# Keaton beach pics



## Georgiagator (Sep 19, 2010)

Some of the fish I caught last time offshore


----------



## Parker Phoenix (Sep 20, 2010)

Looks good. I'm gonna get back out one of these days.


----------



## Capt. TJ Cheek (Sep 20, 2010)

Looks tasty!


----------



## Slayer (Sep 20, 2010)

probably takes a good run out of Keaton to get to those dont it????

I usually do all my inshore stuff out of Keaton, but use Carrabelle as my offshore place.....

I just like having access to the deeper water closer in, since all I have my 22" bay...and I have to be real particular about the days I try and go out....

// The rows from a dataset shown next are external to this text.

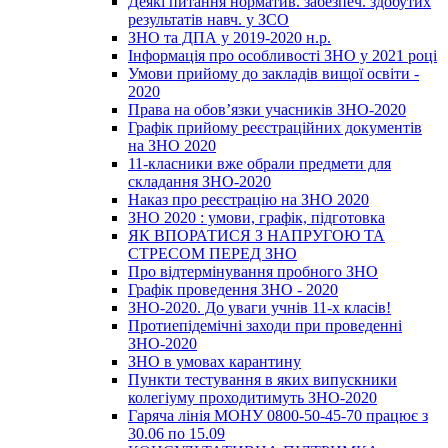
Деякі питання норматив. забезпеч. здобутих
результатів навч. у ЗСО
ЗНО та ДПА у 2019-2020 н.р.
Інформація про особливості ЗНО у 2021 році
Умови прийому до закладів вищої освіти -
2020
Права на обов’язки учасників ЗНО-2020
Графік прийому реєстраційних документів
на ЗНО 2020
11-класники вже обрали предмети для
складання ЗНО-2020
Наказ про реєстрацію на ЗНО 2020
ЗНО 2020 : умови, графік, підготовка
ЯК ВПОРАТИСЯ З НАПРУГОЮ ТА
СТРЕСОМ ПЕРЕД ЗНО
Про відтермінування пробного ЗНО
Графік проведення ЗНО - 2020
ЗНО-2020. До уваги учнів 11-х класів!
Протиепідемічні заходи при проведенні
ЗНО-2020
ЗНО в умовах карантину
Пункти тестування в яких випускники
колегіуму проходитимуть ЗНО-2020
Гаряча лінія МОНУ 0800-50-45-70 працює з
30.06 по 15.09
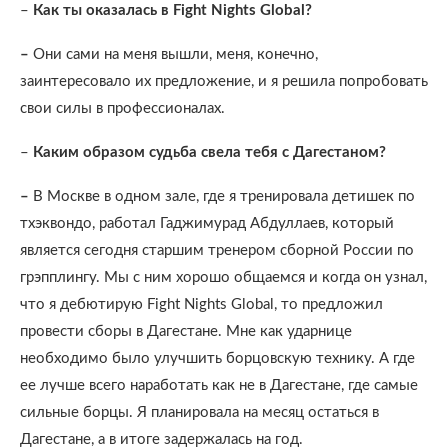
–
Как ты оказалась в Fight Nights Global?
–
Они сами на меня вышли, меня, конечно,
заинтересовало их предложение, и я решила попробовать
свои силы в профессионалах.
–
Каким образом судьба свела тебя с Дагестаном?
–
В Москве в одном зале, где я тренировала детишек по
тхэквондо, работал Гаджимурад Абдуллаев, который
является сегодня старшим тренером сборной России по
грэпплингу. Мы с ним хорошо общаемся и когда он узнал,
что я дебютирую Fight Nights Global, то предложил
провести сборы в Дагестане. Мне как ударнице
необходимо было улучшить борцовскую технику. А где
ее лучше всего наработать как не в Дагестане, где самые
сильные борцы. Я планировала на месяц остаться в
Дагестане, а в итоге задержалась на год.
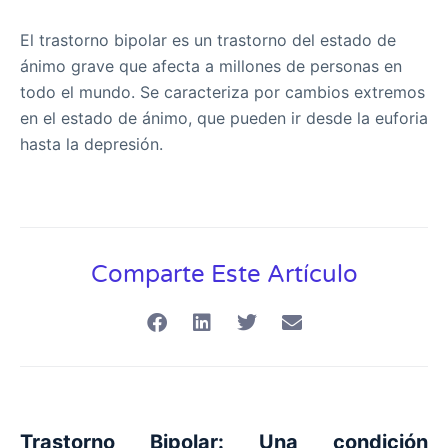
El trastorno bipolar es un trastorno del estado de
ánimo grave que afecta a millones de personas en
todo el mundo. Se caracteriza por cambios extremos
en el estado de ánimo, que pueden ir desde la euforia
hasta la depresión.
Comparte Este Artículo
Trastorno Bipolar: Una condición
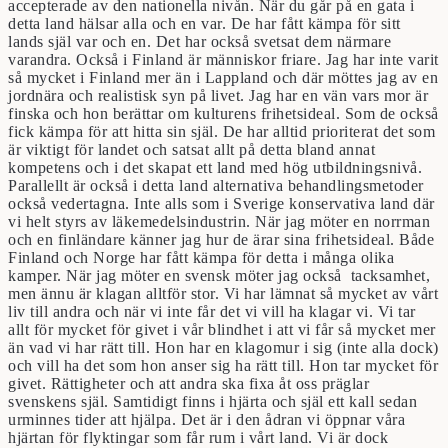
accepterade av den nationella nivån. När du går på en gata i
detta land hälsar alla och en var. De har fått kämpa för sitt
lands själ var och en. Det har också svetsat dem närmare
varandra. Också i Finland är människor friare. Jag har inte varit
så mycket i Finland mer än i Lappland och där möttes jag av en
jordnära och realistisk syn på livet. Jag har en vän vars mor är
finska och hon berättar om kulturens frihetsideal. Som de också
fick kämpa för att hitta sin själ. De har alltid prioriterat det som
är viktigt för landet och satsat allt på detta bland annat
kompetens och i det skapat ett land med hög utbildningsnivå.
Parallellt är också i detta land alternativa behandlingsmetoder
också vedertagna. Inte alls som i Sverige konservativa land där
vi helt styrs av läkemedelsindustrin. När jag möter en norrman
och en finländare känner jag hur de ärar sina frihetsideal. Både
Finland och Norge har fått kämpa för detta i många olika
kamper. När jag möter en svensk möter jag också tacksamhet,
men ännu är klagan alltför stor. Vi har lämnat så mycket av vårt
liv till andra och när vi inte får det vi vill ha klagar vi. Vi tar
allt för mycket för givet i vår blindhet i att vi får så mycket mer
än vad vi har rätt till. Hon har en klagomur i sig (inte alla dock)
och vill ha det som hon anser sig ha rätt till. Hon tar mycket för
givet. Rättigheter och att andra ska fixa åt oss präglar
svenskens själ. Samtidigt finns i hjärta och själ ett kall sedan
urminnes tider att hjälpa. Det är i den ådran vi öppnar våra
hjärtan för flyktingar som får rum i vårt land. Vi är dock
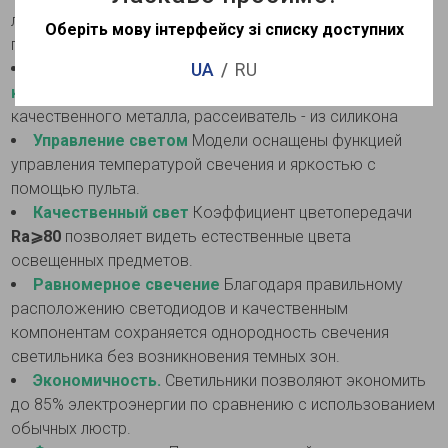
лаконичный дизайн, имитирующий эффект парения в
Оберіть мову інтерфейсу зі списку доступних
пространстве геометрического объекта
UA
RU
Высококачественные материалы и
комплектующие
Корпус светильников изготовлен из
качественного металла, рассеиватель - из силикона
Управление светом
Модели оснащены функцией
управления температурой свечения и яркостью с
помощью пульта.
Качественный свет
Коэффициент цветопередачи
Ra⩾80
позволяет видеть естественные цвета
освещенных предметов.
Равномерное свечение
Благодаря правильному
расположению светодиодов и качественным
компонентам сохраняется однородность свечения
светильника без возникновения темных зон.
Экономичность.
Светильники позволяют экономить
до 85% электроэнергии по сравнению с использованием
обычных люстр.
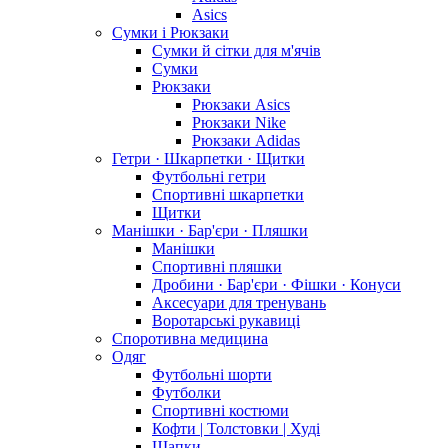
Asics
Сумки і Рюкзаки
Сумки й сітки для м'ячів
Сумки
Рюкзаки
Рюкзаки Asics
Рюкзаки Nike
Рюкзаки Adidas
Гетри · Шкарпетки · Щитки
Футбольні гетри
Спортивні шкарпетки
Щитки
Манішки · Бар'єри · Пляшки
Манішки
Спортивні пляшки
Дробини · Бар'єри · Фішки · Конуси
Аксесуари для тренувань
Воротарські рукавиці
Споротивна медицина
Одяг
Футбольні шорти
Футболки
Спортивні костюми
Кофти | Толстовки | Худі
Шапки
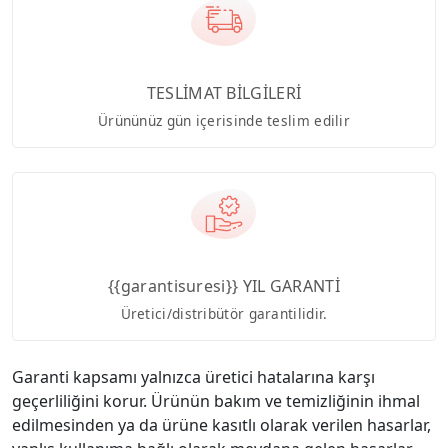
TESLİMAT BİLGİLERİ
Ürününüz gün içerisinde teslim edilir
{{garantisuresi}} YIL GARANTİ
Üretici/distribütör garantilidir.
Garanti kapsamı yalnızca üretici hatalarına karşı
geçerliliğini korur. Ürünün bakım ve temizliğinin ihmal
edilmesinden ya da ürüne kasıtlı olarak verilen hasarlar,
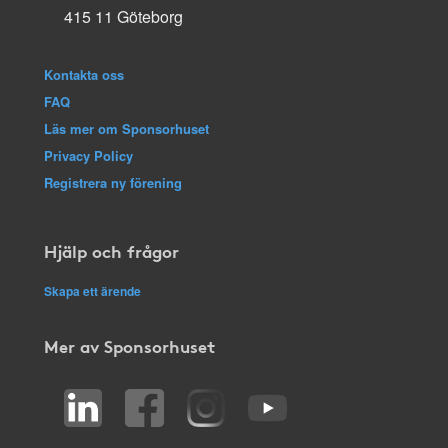
415 11 Göteborg
Kontakta oss
FAQ
Läs mer om Sponsorhuset
Privacy Policy
Registrera ny förening
Hjälp och frågor
Skapa ett ärende
Mer av Sponsorhuset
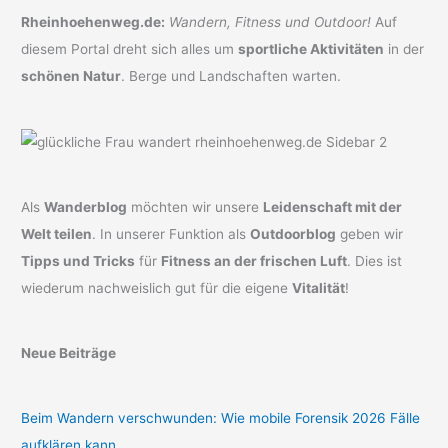
Rheinhoehenweg.de:
Wandern, Fitness und Outdoor!
Auf
diesem Portal dreht sich alles um
sportliche Aktivitäten
in der
schönen Natur
. Berge und Landschaften warten.
Als
Wanderblog
möchten wir unsere
Leidenschaft mit der
Welt teilen
. In unserer Funktion als
Outdoorblog
geben wir
Tipps und Tricks
für
Fitness an der frischen Luft
. Dies ist
wiederum nachweislich gut für die eigene
Vitalität
!
Neue Beiträge
Beim Wandern verschwunden: Wie mobile Forensik 2026 Fälle
aufklären kann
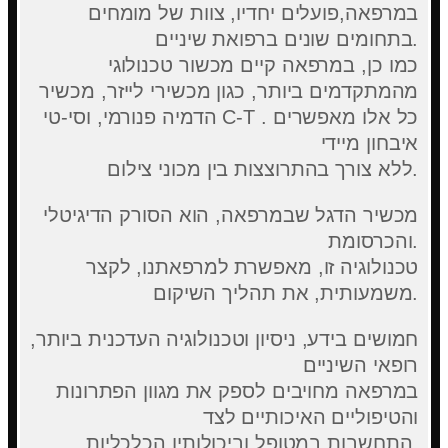
במרפאה,פועלים יחדיו, צוות של מומחים
בתחומים שונים ברפואת שיניים.
כמו כן, במרפאה קיים מכשור טכנולוגי
מהמתקדמים ביותר, כגון מכשירי לייזר, מכשיר
הדמיה פנורמי, וסי-טי C-T . כל אלו מאפשרים
איבחון מיידי
ללא צורך בהתרוצצות בין מכוני צילום.
מכשיר הדגל שבמרפאה, הוא הסורק הדיגיטלי
והכרסומת.
טכנולוגיה זו, מאפשרת למרפאתנו, לקצר
משמעותית, את תהליך השיקום.
חמושים בידע, ניסיון וטכנולוגיה העדכנית ביותר,
רופאי השיניים
במרפאה מחויבים לספק את מגוון הפתרונות
והטיפוליים האיכותיים לצד
התחשבות במטופל וביכולותיו הכלכליות.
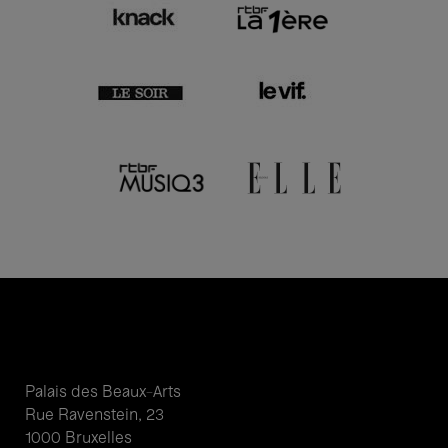
Palais des Beaux-Arts
Rue Ravenstein, 23
1000 Bruxelles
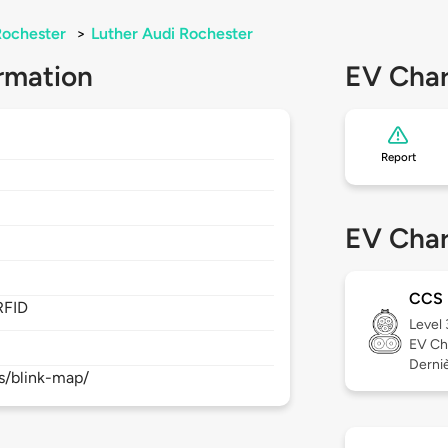
Rochester
>
Luther Audi Rochester
rmation
EV Char
Report
EV Char
CCS
RFID
Level
EV Ch
Derniè
s/blink-map/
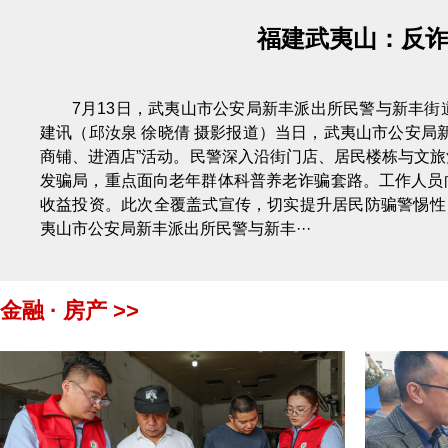
福建武夷山：反诈
7月13日，武夷山市公安局新丰派出所民警与新丰
建讯（邱汝泉 徐晓倩 摄影报道）当日，武夷山市公安局
商铺、进酒店”活动。民警深入沿街门店、居民楼栋与文
发骗局，重点面向老年群体科普养老诈骗套路。工作人员
收益投资。此次全覆盖式宣传，切实提升居民防骗警惕性
夷山市公安局新丰派出所民警与新丰···
金融 · 房产 >>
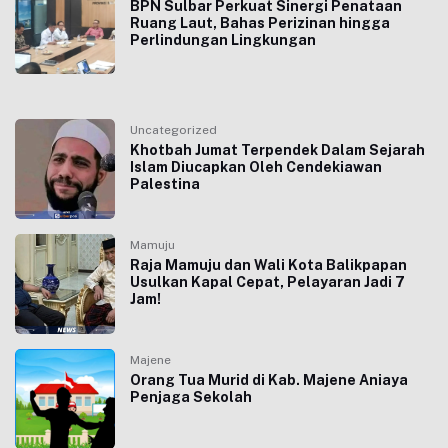
BPN Sulbar Perkuat Sinergi Penataan
Ruang Laut, Bahas Perizinan hingga
Perlindungan Lingkungan
Uncategorized
Khotbah Jumat Terpendek Dalam Sejarah
Islam Diucapkan Oleh Cendekiawan
Palestina
Mamuju
Raja Mamuju dan Wali Kota Balikpapan
Usulkan Kapal Cepat, Pelayaran Jadi 7
Jam!
Majene
Orang Tua Murid di Kab. Majene Aniaya
Penjaga Sekolah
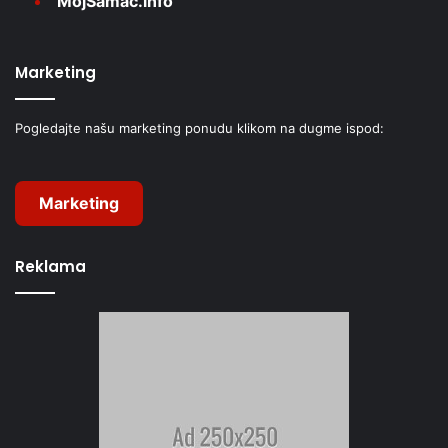
MojŠamac.info
Marketing
Pogledajte našu marketing ponudu klikom na dugme ispod:
Marketing
Reklama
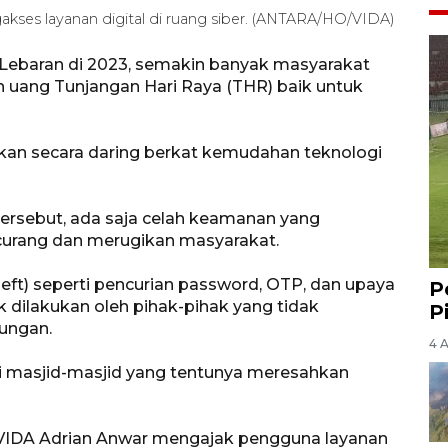
akses layanan digital di ruang siber. (ANTARA/HO/VIDA)
 Lebaran di 2023, semakin banyak masyarakat
uang Tunjangan Hari Raya (THR) baik untuk
kukan secara daring berkat kemudahan teknologi
tersebut, ada saja celah keamanan yang
 curang dan merugikan masyarakat.
theft) seperti pencurian password, OTP, dan upaya
P
k dilakukan oleh pihak-pihak yang tidak
P
ungan.
4 
di masjid-masjid yang tentunya meresahkan
r VIDA Adrian Anwar mengajak pengguna layanan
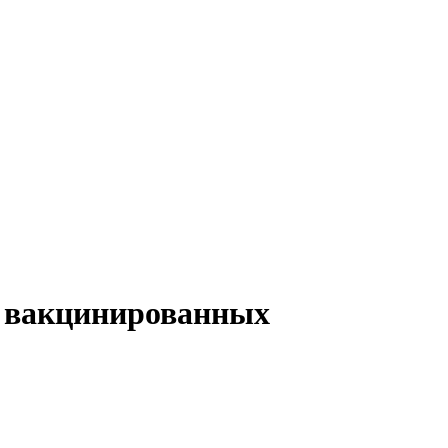
ч вакцинированных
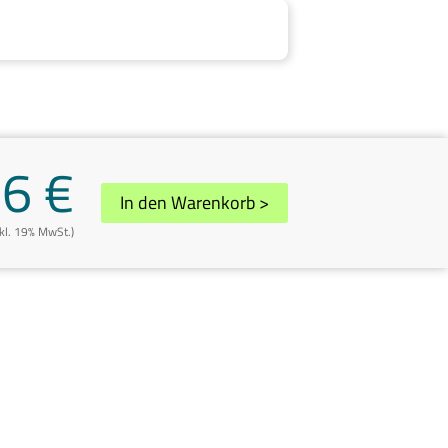
6 €
In den Warenkorb
>
nkl. 19% MwSt.)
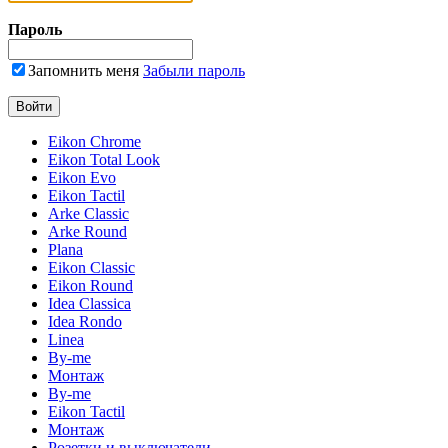
Пароль
Запомнить меня
Забыли пароль
Eikon Chrome
Eikon Total Look
Eikon Evo
Eikon Tactil
Arke Classic
Arke Round
Plana
Eikon Classic
Eikon Round
Idea Classica
Idea Rondo
Linea
By-me
Монтаж
By-me
Eikon Tactil
Монтаж
Розетки и выключатели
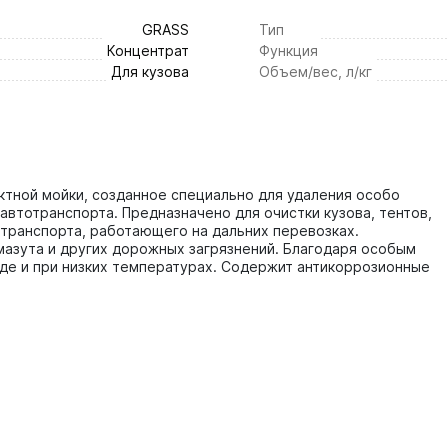
GRASS
Тип
Концентрат
Функция
Для кузова
Объем/вес, л/кг
тной мойки, созданное специально для удаления особо
 автотранспорта. Предназначено для очистки кузова, тентов,
 транспорта, работающего на дальних перевозках.
 мазута и других дорожных загрязнений. Благодаря особым
де и при низких температурах. Содержит антикоррозионные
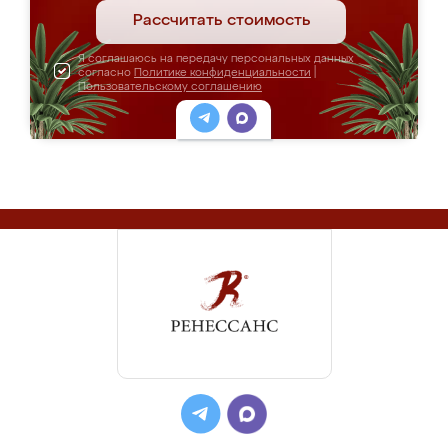
Рассчитать стоимость
Я соглашаюсь на передачу персональных данных
согласно
Политике конфиденциальности
|
Пользовательскому соглашению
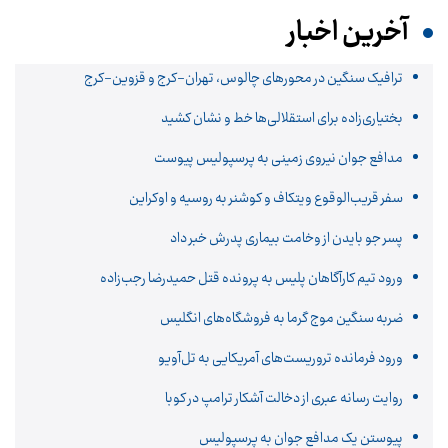
آخرین اخبار
ترافیک سنگین در محورهای چالوس، تهران-کرج و قزوین-کرج
بختیاری‌زاده برای استقلالی‌ها خط و نشان کشید
مدافع جوان نیروی زمینی به پرسپولیس پیوست
سفر قریب‌الوقوع ویتکاف و کوشنر به روسیه و اوکراین
پسر جو بایدن از وخامت بیماری پدرش خبر داد
ورود تیم کارآگاهان پلیس به پرونده قتل حمیدرضا رجب‌زاده
ضربه سنگین موج گرما به فروشگاه‌های انگلیس
ورود فرمانده تروریست‌های آمریکایی به تل‌آویو
روایت رسانه عبری از دخالت آشکار ترامپ در کوبا
پیوستن یک مدافع جوان به پرسپولیس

Great looking grouper!!!!!!


----------



## bird_dawg (Sep 20, 2010)

Nice reds!


----------



## ddb (Sep 20, 2010)

Nice catch.  Your last time was when?


----------



## ellaville hunter (Sep 20, 2010)

I want to go


----------



## swamp hunter (Sep 20, 2010)

Nice Reds!!.  We,re fishin 14 Miles out down South here. Marco / Naples, (40/50 ft.) We do 30/50 a Trip , but You gotta work hard for the Keepers. But We Limit out most all the time . Fine Eatin for Sure . Good Job!


----------



## Georgiagator (Sep 20, 2010)

I usually go out 18 miles from #1 chanel marker


----------



## Mud Minnow (Sep 23, 2010)

Wow, those are some awsome fish!


----------